The post triggered the largest unsubscription rate in this blog’s history. It was a 4-sigma event.
A Nassim Taleb black swan, this was something that should happen once every 700 years of a blog author’s career.
Clearly, the post struck a nerve.
In a job market 13% smaller for recent grads than recent years, a subtle fear persists that positive developments in AI accuracy & performance accelerate job losses. Stanford’s research found :
“young workers (ages 22–25) in the most AI-exposed occupations, such as software developers & customer service reps, have experienced a 13% relative decline in employment since generative AI became widely used.”

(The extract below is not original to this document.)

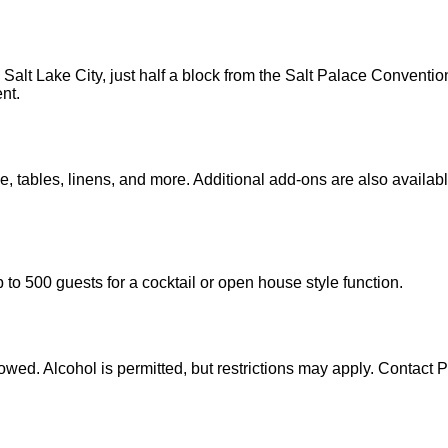
 Salt Lake City, just half a block from the Salt Palace Convent
nt.
nue, tables, linens, and more. Additional add-ons are also avail
o 500 guests for a cocktail or open house style function.
lowed. Alcohol is permitted, but restrictions may apply. Contact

The whispered question beneath all this data : are AI advances a zero-sum game for jobs? Are we in the modern era hearing the same refrain as Springsteen lamenting the impact of globalization on his hometown :
They’re closing down the textile mill across the railroad tracks. Foreman says “These jobs are going, boys, and they ain’t coming back”
Let’s go to the data.
Software engineering employment grew steadily from 3.2m developers in 2010 to 4.7m in 2022 during the ZIRP (Zero Interest Rate Policy) era. The 2020-2022 period was the hottest tech jobs market of all time, with demand doubling since 2020.
Then the Fed raised rates aggressively, increasing the cost of capital, triggering a 4.3% contraction, hitting younger workers.
But data from layoffs suggest that this trend isn’t accelerating.
Tech companies laid off 264,220 employees in 2023. The 2025 data (annualized from 11 months through November) projects 122,890 layoffs for the full year. There’s no acceleration yet in the data.
The data doesn’t yet show what readers are clearly feeling : a trepidation that AI advances will accelerate job losses.